Kristol continued, on the Romney campaign:
If they just go back to mindlessly reminding people for the 5,000th time, ‘Guess what? The economy’s not great,’ they will waste the next 10 days.
Cracks have been appearing in the Teapublican bubble since the RNC convention. Two weeks ago, there was this epic battle between John McCain and Sean Hannity, the establishment candidate versus a mouthpiece for the Tea Party:
And just last week the co-chair of the Romney campaign, Tim Pawlenty, quit the campaign to become a lobbyist on Wall Street.
And then there were prominent conservative columnists, speech writers and even current GOP candidates distancing themselves from Romney’s 47% speech (he may be the first presidential candidate to be in history books for a percentage).

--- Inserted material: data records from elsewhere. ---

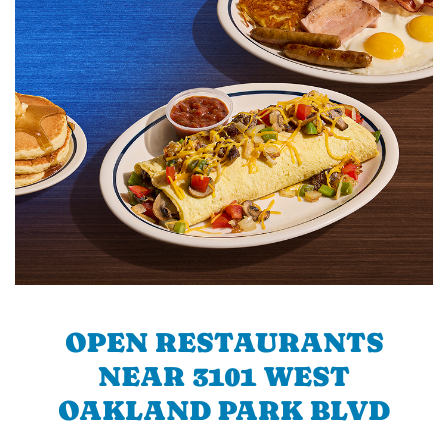
OPEN RESTAURANTS
NEAR 3101 WEST
OAKLAND PARK BLVD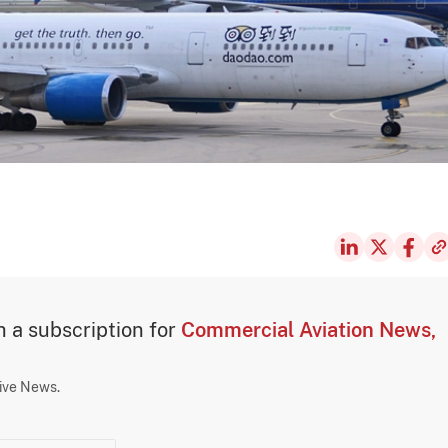
th a subscription for
Commercial Aviation News,
sive News.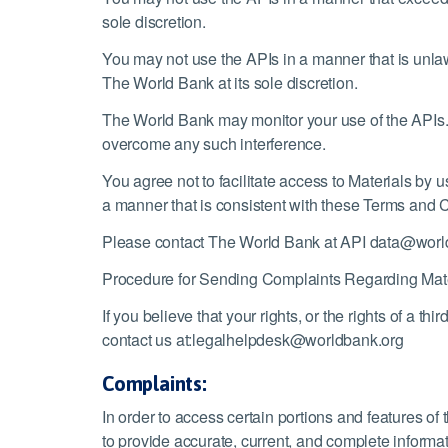
sole discretion.
You may not use the APIs in a manner that is unlaw
The World Bank at its sole discretion.
The World Bank may monitor your use of the APIs.
overcome any such interference.
You agree not to facilitate access to Materials by 
a manner that is consistent with these Terms and 
Please contact The World Bank at API data@world
Procedure for Sending Complaints Regarding Mate
If you believe that your rights, or the rights of a th
contact us at:
legalhelpdesk@worldbank.org
Complaints:
In order to access certain portions and features o
to provide accurate, current, and complete informat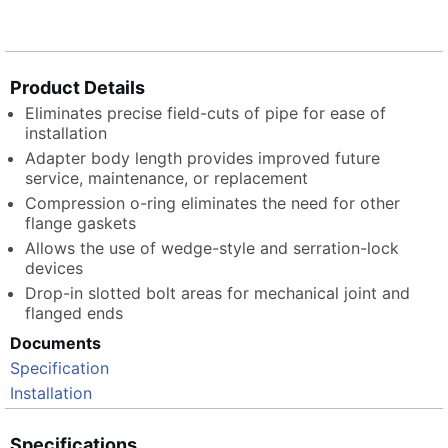
Product Details
Eliminates precise field-cuts of pipe for ease of
installation
Adapter body length provides improved future
service, maintenance, or replacement
Compression o-ring eliminates the need for other
flange gaskets
Allows the use of wedge-style and serration-lock
devices
Drop-in slotted bolt areas for mechanical joint and
flanged ends
Documents
Specification
Installation
Specifications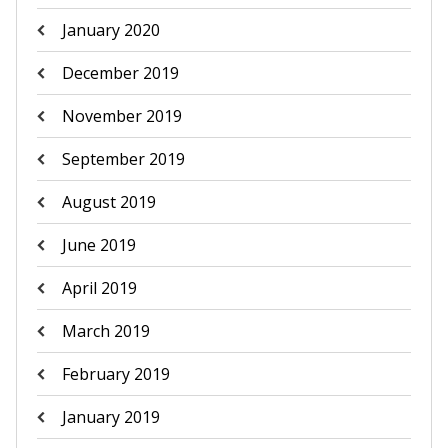
January 2020
December 2019
November 2019
September 2019
August 2019
June 2019
April 2019
March 2019
February 2019
January 2019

Like most Dems, watching the spectacle of right-wingers piling-on the Romney campaign gives me a great amount of joy (yes “joy”). Queen Ann’s “stop-it!” command hasn’t done much to get the Romney subjects in line, either. It may just be that the same “qualities” in the Romneys that left them hated by the 2008 and 2012 GOP candidates have been grinding away the support Mitt and Ann expected to receive from the party faithful. Its even possible that the Romney superiority complex that’s the norm at dinner parties for the rich and famous (or in the case of the Romneys, the rich and shameless) is a turn-off for rank-and-file Republicans. As a comedian said this weekend, the Queen of England is still popular with the common folk because she rarely speaks to them. But it looks to me as though the Romneys aren’t about to be silenced by commoners in the GOP and their arrogance could make this a fun and bumpy ride.
Prediction: The right-wing decides that Romney was a huge mistake, stops putting good money after bad, and looks to a Republican presidency in 2016. They gradually pull their support and let Romney’s campaign wither on the vine while moving resources into House and Gubernatorial races. Republicans keep control of the House and continuing government gridlock stymies a second Obama term and keeps economic growth in low or negative numbers. After four more years of joblessness, and after multiple 5-4 SCOTUS rulings in favor of conservative voter id laws, the GOP runs party favorites like Chris Christie or Jeb Bush in 2016.